2 Overview of Included Papers
Smart Home is an important application of CPSs. A home automation system monitors and controls home attributes such as lighting, climate, entertainment systems, and appliances to provide better comfort, care, and safety while reducing costs. Three articles in this issue push the boundary of research in this domain.
Due to the growing prevalence of noncommunicable diseases in the senior population, a key application in the domain of smart home is the detection of cognitive issues based on sensor data. In
“FreeSia: A Cyber-Physical System for Cognitive Assessment through Frequency-Domain Indoor Locomotion Analysis ”, Riboni et al. proposed a novel cyber-physical system for cognitive assessment in smart-homes. They introduced novel feature extraction techniques for frequency-based locomotion features, and adopted state-of-the-art machine learning algorithms for short- and long-term cognitive evaluation. In
“Learning from Non-Experts: An Interactive and Adaptive Learning Approach for Appliance Recognition in Smart Homes ”, Codispoti et al. developed a
Stream-based Active Learning (SAL) algorithm, called
K-Active-Neighbors (KAN), for the problem of household appliance recognition. Differently from previous approaches, KAN jointly learns the user behavior and the appliance signatures. KAN dynamically adjusts the querying strategy to increase accuracy by considering the user availability as well as the quality of the collected signatures. In
“ASHRAY: Enhancing Water-usage Comfort in Developing Regions Using Data-driven IoT Retrofits ”, Alizai et al. proposed Ashray, an IoT-inspired, intelligent system to minimize the exposure of water to the elements, thereby maintaining its temperature close to that of the groundwater. Ashray learns the water demand patterns of a household and pumps water into the overhead tank only when necessary. The predictive, machine learning based approach of Ashray improves water thermal comfort and has the potential to reduce energy costs for millions of households in developing countries.

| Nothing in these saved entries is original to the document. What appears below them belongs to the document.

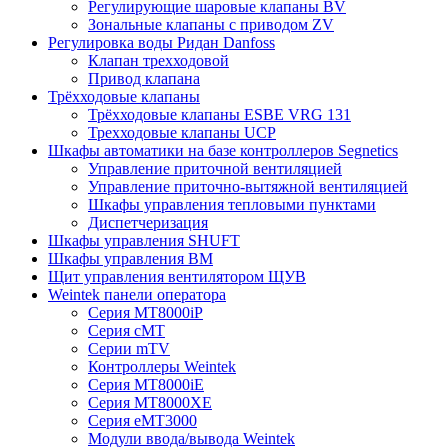
Регулирующие шаровые клапаны BV
Зональные клапаны с приводом ZV
Регулировка воды Ридан Danfoss
Клапан трехходовой
Привод клапана
Трёхходовые клапаны
Трёхходовые клапаны ESBE VRG 131
Трехходовые клапаны UCP
Шкафы автоматики на базе контроллеров Segnetics
Управление приточной вентиляцией
Управление приточно-вытяжной вентиляцией
Шкафы управления тепловыми пунктами
Диспетчеризация
Шкафы управления SHUFT
Шкафы управления BM
Щит управления вентилятором ЩУВ
Weintek панели оператора
Серия MT8000iP
Серия cMT
Серии mTV
Контроллеры Weintek
Серия MT8000iE
Серия MT8000XE
Серия eMT3000
Модули ввода/вывода Weintek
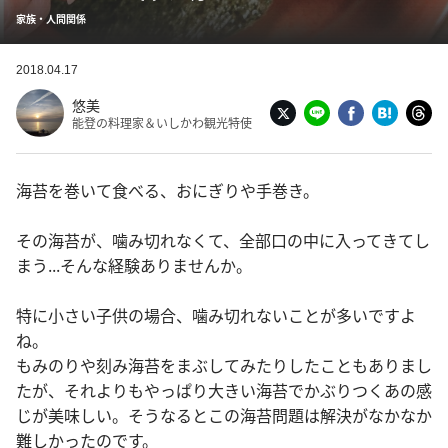
家族・人間関係
2018.04.17
悠美
能登の料理家＆いしかわ観光特使
海苔を巻いて食べる、おにぎりや手巻き。
その海苔が、噛み切れなくて、全部口の中に入ってきてし
まう...そんな経験ありませんか。
特に小さい子供の場合、噛み切れないことが多いですよ
ね。
もみのりや刻み海苔をまぶしてみたりしたこともありまし
たが、それよりもやっぱり大きい海苔でかぶりつくあの感
じが美味しい。そうなるとこの海苔問題は解決がなかなか
難しかったのです。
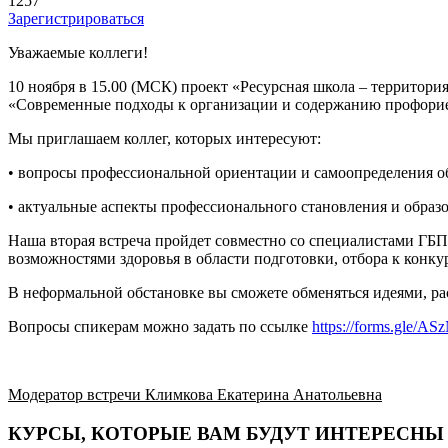
1257
Зарегистрироваться
Уважаемые коллеги!
10 ноября в 15.00 (МСК) проект «Ресурсная школа – территори
«Современные подходы к организации и содержанию профорие
Мы приглашаем коллег, которых интересуют:
• вопросы профессиональной ориентации и самоопределения 
• актуальные аспекты профессионального становления и обра
Наша вторая встреча пройдет совместно со специалистами Г
возможностями здоровья в области подготовки, отбора к конк
В неформальной обстановке вы сможете обменяться идеями, р
Вопросы спикерам можно задать по ссылке
https://forms.gle
Модератор встречи Климкова Екатерина Анатольевна
КУРСЫ, КОТОРЫЕ ВАМ БУДУТ ИНТЕРЕСНЫ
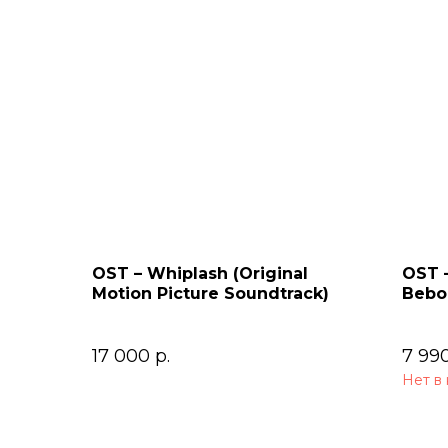
OST – Whiplash (Original
OST 
Motion Picture Soundtrack)
Bebop
Soun
17 000
р.
7 99
Нет в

Formal Verification is a powerful tool in proving the correctness of complex CPSs, which traditionally are often developed in a model-based development (MBD) paradigm. When introducing machine learning into CPSs, new challenges arise for formal verification. Three articles in this issue address these new challenges.
In
“A Framework for Identification and Validation of Affine Hybrid Automata from Input-Output Traces ”, Johnson et al. proposed a framework for inferring and validating models of deterministic hybrid systems with linear
ordinary differential equations (ODEs) from input/output execution traces. The framework contains algorithms for the approximation of continuous dynamics in discrete modes, estimation of transition conditions, and inference of automata mode merging. In
“On Modularity in Reactive Control Architectures, with an Application to Formal Verification ”, Biggar et al. proposed a graph-structured control architecture and showed how it generalises some reactive control architectures that are popular in artificial intelligence and robotics, specifically
Teleo-Reactive programs (TRs),
Decision Trees (DTs),
Behavior Trees (BTs) and
Generalised Behavior Trees (k-BTs). In
“Collaborative Rover-Copter Path Planning and Exploration with Temporal Logic Specifications Based on Bayesian Update Under Uncertain Environments ”, Hashimoto et al. investigated collaborative rover-copter path planning and exploration with temporal logic specifications under uncertain environments. The objective of the rover is to complete a mission expressed by a
syntactically co-safe linear temporal logic (scLTL) formula, while the objective of the copter is to actively explore the environment and reduce its uncertainties, aiming at assisting the rover and enhancing the efficiency of the mission completion.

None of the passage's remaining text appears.